No-Fault Divorce

A provision allowing LPs to remove the GP or terminate the fund without demonstrating cause, typically requiring a supermajority vote of 75% or more of limited partner interests.

A no-fault divorce clause is a provision in the limited partnership agreement that gives LPs the right to remove the GP or terminate the fund without having to prove misconduct, fraud, or breach of fiduciary duty. Unlike for-cause removal, which requires demonstrating specific wrongdoing, a no-fault divorce can be triggered by a supermajority vote of LPs for any reason, including loss of confidence in the investment team, persistent underperformance, or strategic disagreements about portfolio direction.

The mechanics are relatively straightforward. The LPA specifies a voting threshold, most commonly 75% of limited partner interests measured by capital commitment. If that threshold is reached, the GP is removed and a successor GP is appointed to manage the existing portfolio. The fund does not necessarily liquidate. Instead, the successor manager takes over portfolio management, follow-on investment decisions, and the eventual realization of existing investments. The removed GP’s economic rights, particularly carried interest on existing investments, are governed by the LPA’s removal provisions.

The no-fault divorce clause exists because LP protection mechanisms that require proving “cause” are difficult to use in practice. Proving fraud, gross negligence, or willful misconduct requires legal proceedings, discovery, and litigation, a process that can take years and cost millions while the fund’s assets sit in limbo. A no-fault mechanism gives LPs a cleaner path to act when they have lost confidence in the GP, even if the GP’s behavior does not rise to the level of legal cause. The provision gained significant traction after the 2008 financial crisis, when several funds experienced severe performance deterioration and LPs had limited recourse beyond withholding re-ups.

For the GP, the no-fault divorce clause represents a meaningful governance concession. Some GPs resist the provision entirely, particularly established firms with strong track records. Others accept it but negotiate protective features: higher vote thresholds (80% or above), mandatory cooling-off periods before the vote is finalized, restrictions on who can serve as successor GP, and protections for the removed GP’s carry on investments already made. The GP commitment adds another dimension. If the GP has significant personal capital in the fund, the terms should address whether that commitment converts to a passive LP interest or is treated differently after removal.

From the LP perspective, the no-fault divorce is a governance right that they hope never to use. The real value is in the behavioral incentive it creates. A GP who knows that 75% of LPs can vote them out has a structural reason to maintain open communication, address LP concerns proactively, and avoid the kind of unilateral decision-making that erodes trust. For emerging managers raising capital, offering a reasonable no-fault divorce provision (75% threshold, ILPA-aligned) signals confidence and alignment. Resisting the provision, or insisting on a 90% threshold that effectively requires unanimity, sends the opposite signal and creates friction during due diligence.

FAQ

Frequently Asked Questions

What vote threshold is required for a no-fault divorce?

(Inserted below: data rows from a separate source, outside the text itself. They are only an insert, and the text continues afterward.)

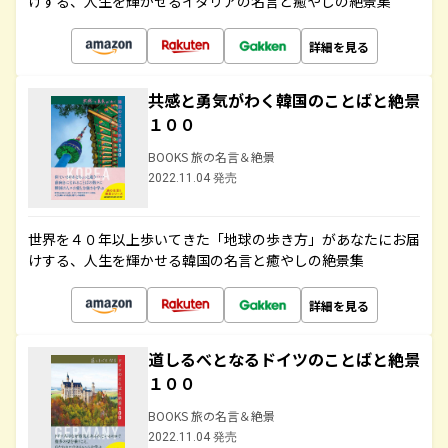
けする、人生を輝かせるイタリアの名言と癒やしの絶景集
詳細を見る
共感と勇気がわく韓国のことばと絶景
１００
BOOKS 旅の名言＆絶景
2022.11.04 発売
世界を４０年以上歩いてきた「地球の歩き方」があなたにお届
けする、人生を輝かせる韓国の名言と癒やしの絶景集
詳細を見る
道しるべとなるドイツのことばと絶景
１００
BOOKS 旅の名言＆絶景
2022.11.04 発売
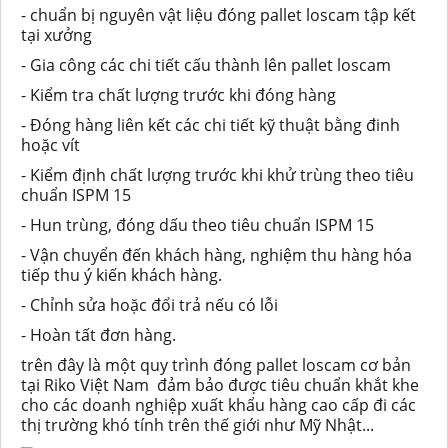
- chuẩn bị nguyên vật liệu đóng pallet loscam tập kết
tại xưởng
- Gia công các chi tiết cấu thành lên pallet loscam
- Kiểm tra chất lượng trước khi đóng hàng
- Đóng hàng liên kết các chi tiết kỹ thuật bằng đinh
hoặc vít
- Kiểm định chất lượng trước khi khử trùng theo tiêu
chuẩn ISPM 15
- Hun trùng, đóng dấu theo tiêu chuẩn ISPM 15
- Vận chuyển đến khách hàng, nghiệm thu hàng hóa
tiếp thu ý kiến khách hàng.
- Chỉnh sửa hoặc đổi trả nếu có lỗi
- Hoàn tất đơn hàng.
trên đây là một quy trình đóng pallet loscam cơ bản
tại Riko Việt Nam đảm bảo được tiêu chuẩn khắt khe
cho các doanh nghiệp xuất khẩu hàng cao cấp đi các
thị trường khó tính trên thế giới như Mỹ Nhật...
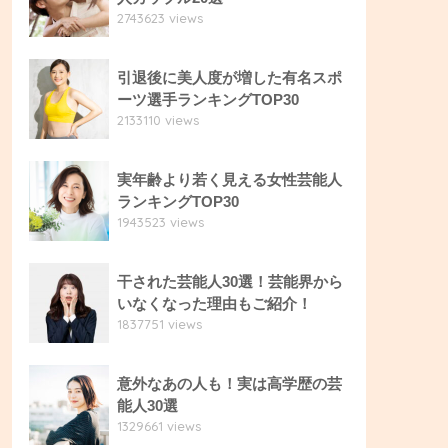
2743623 views
引退後に美人度が増した有名スポ
ーツ選手ランキングTOP30
2133110 views
実年齢より若く見える女性芸能人
ランキングTOP30
1943523 views
干された芸能人30選！芸能界から
いなくなった理由もご紹介！
1837751 views
意外なあの人も！実は高学歴の芸
能人30選
1329661 views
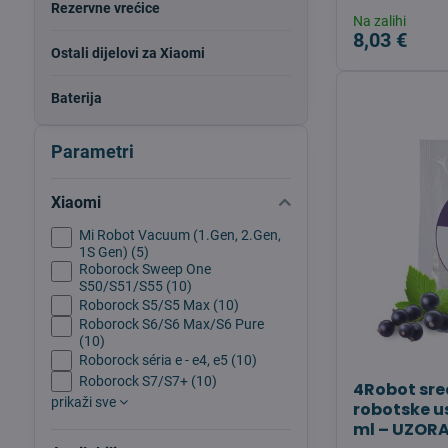
Rezervne vrećice
Na zalihi
8,03 €
Ostali dijelovi za Xiaomi
Baterija
Parametri
Xiaomi
Mi Robot Vacuum (1.Gen, 2.Gen,
1S Gen) (5)
Roborock Sweep One
S50/S51/S55 (10)
Roborock S5/S5 Max (10)
Roborock S6/S6 Max/S6 Pure
(10)
Roborock séria e - e4, e5 (10)
Roborock S7/S7+ (10)
4Robot sre
prikaži sve
robotske u
ml – UZOR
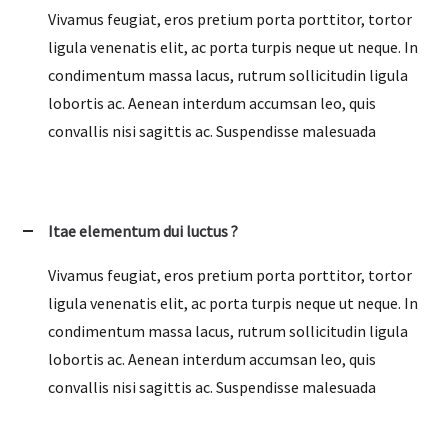
Vivamus feugiat, eros pretium porta porttitor, tortor
ligula venenatis elit, ac porta turpis neque ut neque. In
condimentum massa lacus, rutrum sollicitudin ligula
lobortis ac. Aenean interdum accumsan leo, quis
convallis nisi sagittis ac. Suspendisse malesuada
Itae elementum dui luctus ?
Vivamus feugiat, eros pretium porta porttitor, tortor
ligula venenatis elit, ac porta turpis neque ut neque. In
condimentum massa lacus, rutrum sollicitudin ligula
lobortis ac. Aenean interdum accumsan leo, quis
convallis nisi sagittis ac. Suspendisse malesuada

Most LPAs require a supermajority vote, typically 75% to 80% of limited partner interests by commitment amount. Some funds set higher thresholds (up to 90%) or add procedural requirements like a mandatory discussion period before the vote. The ILPA recommends a threshold no higher than 75%, arguing that higher thresholds effectively make the provision unusable.

What happens to the GP's economics after a no-fault divorce?

This is heavily negotiated. In most structures, the GP retains carried interest on investments made prior to the removal date. Some LPAs reduce the carry rate (e.g., from 20% to 10%) as a compromise. The management fee typically terminates or steps down to a reduced rate sufficient to cover wind-down costs. The successor GP's compensation is a separate negotiation between the LPs and the new manager.

How common are no-fault divorce clauses in practice?

No-fault divorce provisions are standard in institutional-quality fund documents and have been an ILPA best practice recommendation since 2009. Actual exercise of the clause is extremely rare. The provision functions primarily as a deterrent and a governance backstop. Most GP-LP disputes are resolved through negotiation long before a formal vote is called.